TED is a powerful and paradigm shattering initiative that brands itself with the slogan “Ideas worth spreading.” At this point, we have probably all heard of TED and the short talks given by inspiring people from all around the world to audiences at different conferences. These talks can range in subject and have included science, politics, entrepreneurship, consciousness, cosmology, inventions and more. As TED’s popularity grew, TEDx talks sprung up around the globe which gave a less moderated voice to inspiring people. As a result, TED has been involved in controversy as they chose to censor various talks they deemed worthy of their censorship. The issue is, these talks are of great importance and TED’s decision to censor them reveals their interest in preserving their own brand while not getting in trouble with the ‘big wigs.’ Here are the talks TED felt were ‘Ideas not worth spreading.’
About two years ago, Ted censored Nick Hanauer’s talk called ‘Rich People Don’t Create Jobs.’ Billionaire Nick Hanauer (a venture capitalist from Seattle) gave the talk at a TED conference focusing mainly on income and inequality in America. Although the talk received a standing ovation from the audience, TED didn’t feel it was “An idea worth spreading” and refused to post it to their website. Regardless of the fact that TED has featured many presentations given by high-up politicians like Bill Clinton, David Cameron and Al Gore, this talk was somehow deemed too politically controversial and “explicitly partisan.”
According to Christopher Andersen, the curator of TED, “The talk tapped into a really important and timely issue, but it framed the issue in a way that was explicitly partisan. And it included a number of arguments that were unconvincing, even to those of us who supported his overall stance.”
Rupert Sheldrake is a fascinating member of the scientific world. His TED talk named “The Science Delusion” was controversially censored by the TED community after being aired. Rupert shares that humanity has become stuck in turning science into another belief or dogma vs. allowing the method to be what it is. Rupert Sheldrake outlines 10 dogmas he has found to exist within mainstream science today. He states that when you look at each of these scientifically, you see that they are not actually true.

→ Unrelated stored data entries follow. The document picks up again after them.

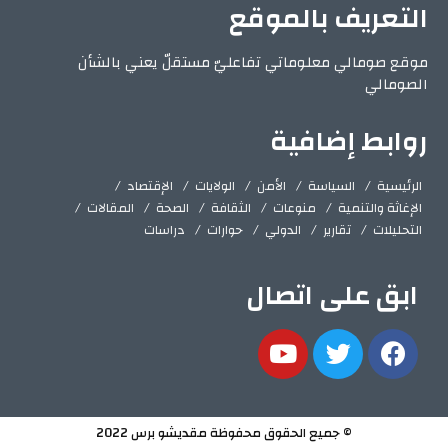
التعريف بالموقع
موقع صومالي معلوماتي تفاعليّ مستقلّ يعني بالشأن
الصومالي
روابط إضافية
الرئيسية
السياسة
الأمن
الولايات
الإقتصاد
الإغاثة والتنمية
منوعات
الثقافة
الصحة
المقالات
التحليلات
تقارير
الدولي
حوارات
دراسات
ابق على اتصال
© جميع الحقوق محفوظة مقديشو برس 2022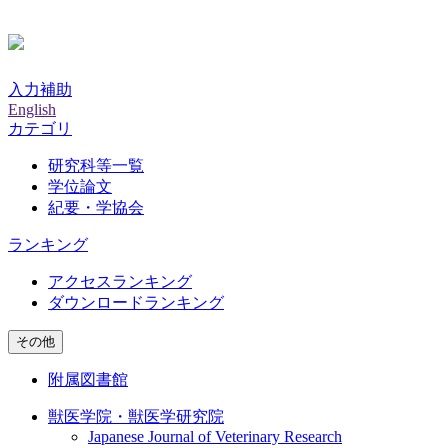
入力補助
English
カテゴリ
研究科等一覧
学位論文
紀要・学協会
ランキング
アクセスランキング
ダウンロードランキング
その他
附属図書館
獣医学院・獣医学研究院
Japanese Journal of Veterinary Research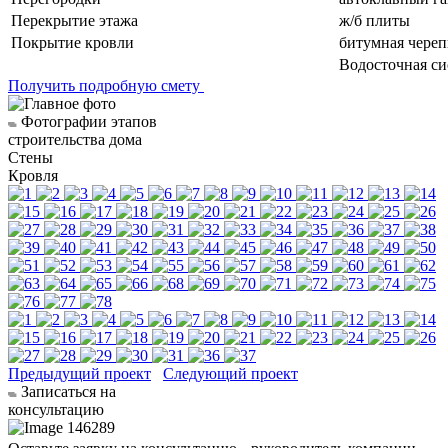
Перекрытие этажа
ж/б плиты
Покрытие кровли
битумная чере
Водосточная си
Получить подробную смету
Фотографии этапов
строительства дома
Стены
Кровля
Предыдущий проект
Следующий проект
Записаться на
консультацию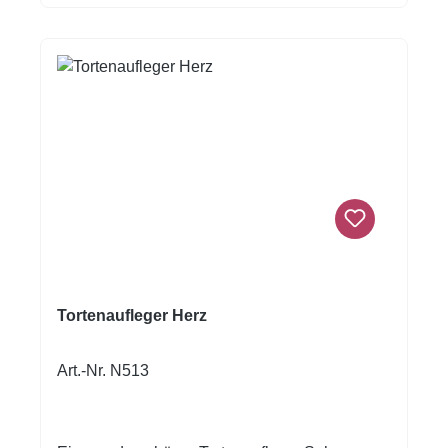
angenehme Konsistenz, wodurch sich die
Aufleger einfach platzieren lassen. Dank der
handlichen Größe von ca. 3 cm eignen sich die
Aufleger perfekt für detailreiche Dekorationen
und lassen sich vielseitig kombinieren.
Tortenaufleger Herz
Art.-Nr. N513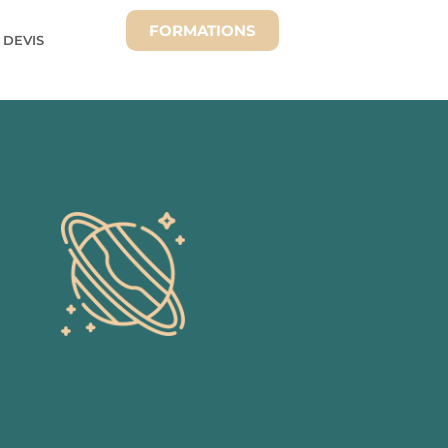
FORMATIONS
 DEVIS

TED also controversially censored a talk by Graham Hancock called ‘The War on Consciousness‘. Graham brings light to the war on consciousness that exists in our modern society, especially in the western world. Sharing his experience of overcoming a 24 year cannabis addiction using an ecodelic drug known as Ayahuasca, he makes the argument that modern society does not allow us to truly explore our consciousness by making various these psychedelics illegal. Most people are given pharmaceutical “band aids” to cope with issues that can be cured by exploring our consciousness.